Records from a dataset
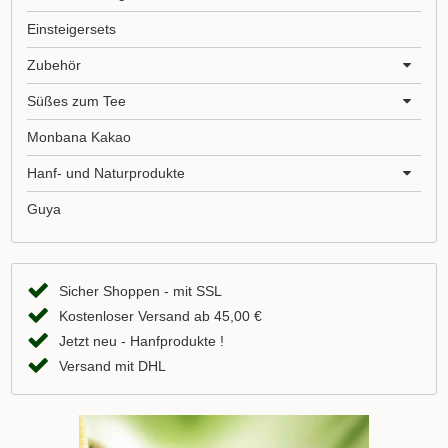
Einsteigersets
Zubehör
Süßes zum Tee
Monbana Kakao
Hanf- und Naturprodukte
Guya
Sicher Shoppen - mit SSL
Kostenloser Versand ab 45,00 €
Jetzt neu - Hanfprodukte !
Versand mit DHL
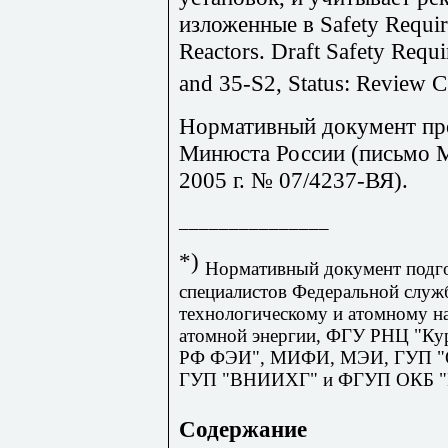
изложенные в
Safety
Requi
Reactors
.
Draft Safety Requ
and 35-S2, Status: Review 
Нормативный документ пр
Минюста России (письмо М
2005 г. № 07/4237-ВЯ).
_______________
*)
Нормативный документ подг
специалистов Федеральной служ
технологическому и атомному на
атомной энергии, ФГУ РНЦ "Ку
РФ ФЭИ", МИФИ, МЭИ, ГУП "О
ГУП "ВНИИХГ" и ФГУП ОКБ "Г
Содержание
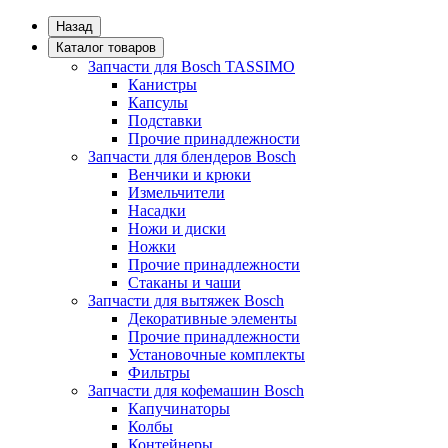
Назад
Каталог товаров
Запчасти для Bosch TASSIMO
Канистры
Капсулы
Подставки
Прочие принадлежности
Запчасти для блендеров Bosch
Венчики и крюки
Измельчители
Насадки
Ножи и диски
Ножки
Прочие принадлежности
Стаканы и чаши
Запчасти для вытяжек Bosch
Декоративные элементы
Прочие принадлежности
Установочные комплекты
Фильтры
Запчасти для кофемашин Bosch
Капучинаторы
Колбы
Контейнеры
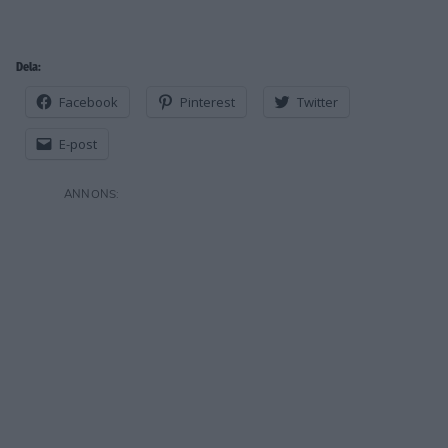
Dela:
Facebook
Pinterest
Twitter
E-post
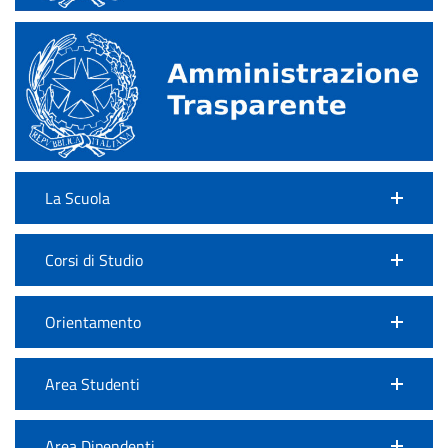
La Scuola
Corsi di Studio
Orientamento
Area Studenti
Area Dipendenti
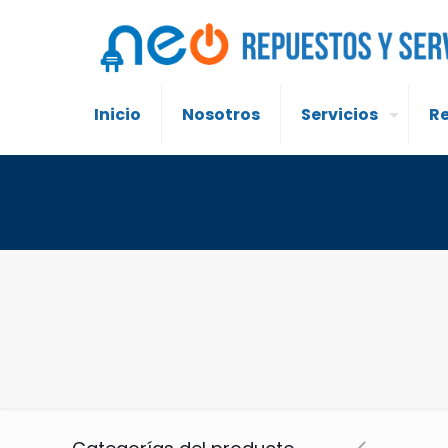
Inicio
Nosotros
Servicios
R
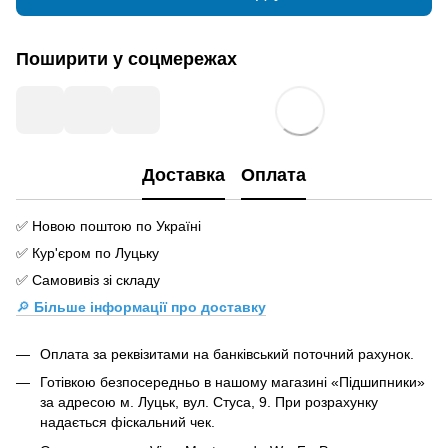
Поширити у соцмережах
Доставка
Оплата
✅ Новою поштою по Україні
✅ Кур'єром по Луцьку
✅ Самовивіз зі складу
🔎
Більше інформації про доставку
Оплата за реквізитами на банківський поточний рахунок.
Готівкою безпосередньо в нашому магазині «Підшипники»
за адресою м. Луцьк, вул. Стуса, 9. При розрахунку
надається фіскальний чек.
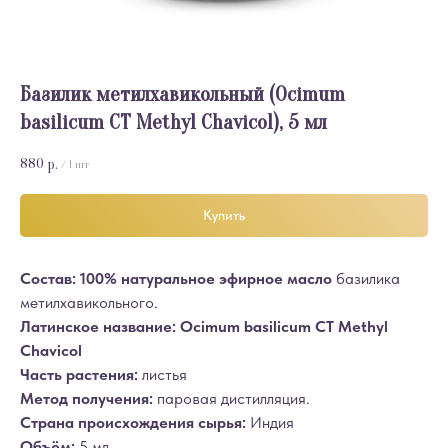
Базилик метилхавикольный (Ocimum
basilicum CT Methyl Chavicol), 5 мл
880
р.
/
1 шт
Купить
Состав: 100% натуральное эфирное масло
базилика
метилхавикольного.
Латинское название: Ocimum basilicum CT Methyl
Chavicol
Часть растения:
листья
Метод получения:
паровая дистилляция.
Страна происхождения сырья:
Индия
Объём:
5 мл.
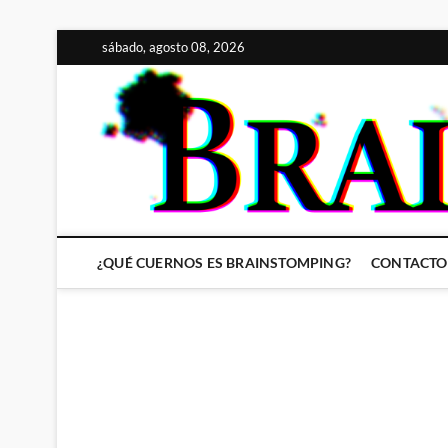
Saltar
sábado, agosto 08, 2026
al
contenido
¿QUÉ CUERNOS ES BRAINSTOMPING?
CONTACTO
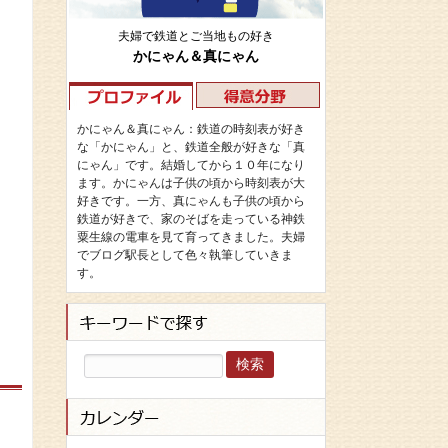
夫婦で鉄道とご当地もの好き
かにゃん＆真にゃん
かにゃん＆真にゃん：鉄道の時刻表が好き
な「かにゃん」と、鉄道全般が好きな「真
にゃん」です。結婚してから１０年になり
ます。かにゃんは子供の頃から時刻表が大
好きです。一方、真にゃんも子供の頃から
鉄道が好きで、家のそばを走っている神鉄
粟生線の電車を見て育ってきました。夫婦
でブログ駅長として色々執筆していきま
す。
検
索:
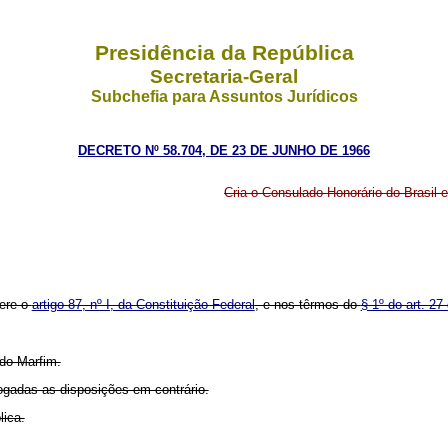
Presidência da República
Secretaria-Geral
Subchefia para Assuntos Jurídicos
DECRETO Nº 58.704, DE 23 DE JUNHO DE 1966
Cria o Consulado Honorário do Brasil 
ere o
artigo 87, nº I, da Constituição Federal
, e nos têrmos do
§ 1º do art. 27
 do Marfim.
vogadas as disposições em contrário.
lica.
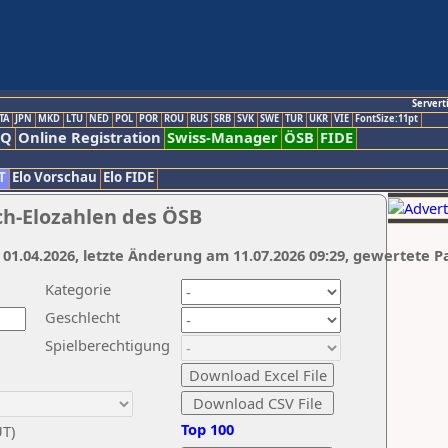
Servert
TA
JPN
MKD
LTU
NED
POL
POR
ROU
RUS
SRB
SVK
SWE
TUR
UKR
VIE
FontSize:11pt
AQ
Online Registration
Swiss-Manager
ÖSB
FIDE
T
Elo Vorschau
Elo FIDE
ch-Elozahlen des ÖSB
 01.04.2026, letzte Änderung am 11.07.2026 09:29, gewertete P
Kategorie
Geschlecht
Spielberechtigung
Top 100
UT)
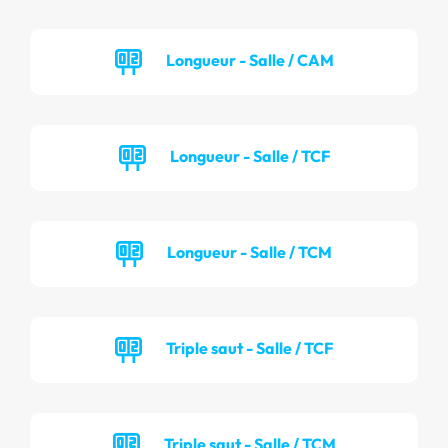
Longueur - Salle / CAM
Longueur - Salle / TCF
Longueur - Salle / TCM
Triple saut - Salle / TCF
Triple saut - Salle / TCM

ASSIGNMENT:
Reproduce the complete set of records verbatim and omit the pictures.

EXERCISE SOLUTION:
Einsteigersets
Zubehör
Süßes zum Tee
Monbana Kakao
Hanf- und Naturprodukte
Guya
Sicher Shoppen - mit SSL
Kostenloser Versand ab 45,00 €
Jetzt neu - Hanfprodukte !
Versand mit DHL
изложенные в
Safety
Requi
Reactors
.
Draft Safety Requ
and 35-S2, Status: Review 
Нормативный документ пр
Минюста России (письмо М
2005 г. № 07/4237-ВЯ).
_______________
*)
Нормативный документ подг
специалистов Федеральной служ
технологическому и атомному на
атомной энергии, ФГУ РНЦ "Ку
РФ ФЭИ", МИФИ, МЭИ, ГУП "О
ГУП "ВНИИХГ" и ФГУП ОКБ "Г
Содержание
Назад
Каталог товаров
Запчасти для Bosch TASSIMO
Канистры
Капсулы
Подставки
Прочие принадлежности
Запчасти для блендеров Bosch
Венчики и крюки
Измельчители
Насадки
Ножи и диски
Ножки
Прочие принадлежности
Стаканы и чаши
Запчасти для вытяжек Bosch
Декоративные элементы
Прочие принадлежности
Установочные комплекты
Фильтры
Запчасти для кофемашин Bosch
Капучинаторы
Колбы
Контейнеры
Dela:
Facebook
Pinterest
Twitter
E-post
La Scuola
Corsi di Studio
Orientamento
Area Studenti
Area Dipendenti
Inicio
Nosotros
Servicios
R
Поширити у соцмережах
Доставка
Оплата
✅ Новою поштою по Україні
✅ Кур'єром по Луцьку
✅ Самовивіз зі складу
🔎
Більше інформації про доставку
Оплата за реквізитами на банківський поточний рахунок.
Готівкою безпосередньо в нашому магазині «Підшипники»
за адресою м. Луцьк, вул. Стуса, 9. При розрахунку
надається фіскальний чек.
Базилик метилхавикольный (Ocimum
basilicum CT Methyl Chavicol), 5 мл
880
р.
/
1 шт
Купить
Состав: 100% натуральное эфирное масло
базилика
метилхавикольного.
Латинское название: Ocimum basilicum CT Methyl
Chavicol
Часть растения:
листья
Метод получения:
паровая дистилляция.
Страна происхождения сырья:
Индия
Объём:
5 мл.
Saltar
sábado, agosto 08, 2026
al
contenido
¿QUÉ CUERNOS ES BRAINSTOMPING?
CONTACTO
夫婦で鉄道とご当地もの好き
かにゃん＆真にゃん
かにゃん＆真にゃん：鉄道の時刻表が好き
な「かにゃん」と、鉄道全般が好きな「真
にゃん」です。結婚してから１０年になり
ます。かにゃんは子供の頃から時刻表が大
好きです。一方、真にゃんも子供の頃から
鉄道が好きで、家のそばを走っている神鉄
粟生線の電車を見て育ってきました。夫婦
でブログ駅長として色々執筆していきま
す。
検
索:
Presidência da República
Secretaria-Geral
Subchefia para Assuntos Jurídicos
DECRETO Nº 58.704, DE 23 DE JUNHO DE 1966
Cria o Consulado Honorário do Brasil 
ere o
artigo 87, nº I, da Constituição Federal
, e nos têrmos do
§ 1º do art. 27
 do Marfim.
vogadas as disposições em contrário.
lica.
Servert
TA
JPN
MKD
LTU
NED
POL
POR
ROU
RUS
SRB
SVK
SWE
TUR
UKR
VIE
FontSize:11pt
AQ
Online Registration
Swiss-Manager
ÖSB
FIDE
T
Elo Vorschau
Elo FIDE
ch-Elozahlen des ÖSB
 01.04.2026, letzte Änderung am 11.07.2026 09:29, gewertete P
Kategorie
Geschlecht
Spielberechtigung
Top 100
UT)
Longueur - Salle / CAM
Longueur - Salle / TCF
Longueur - Salle / TCM
Triple saut - Salle / TCF
Triple saut - Salle / TCM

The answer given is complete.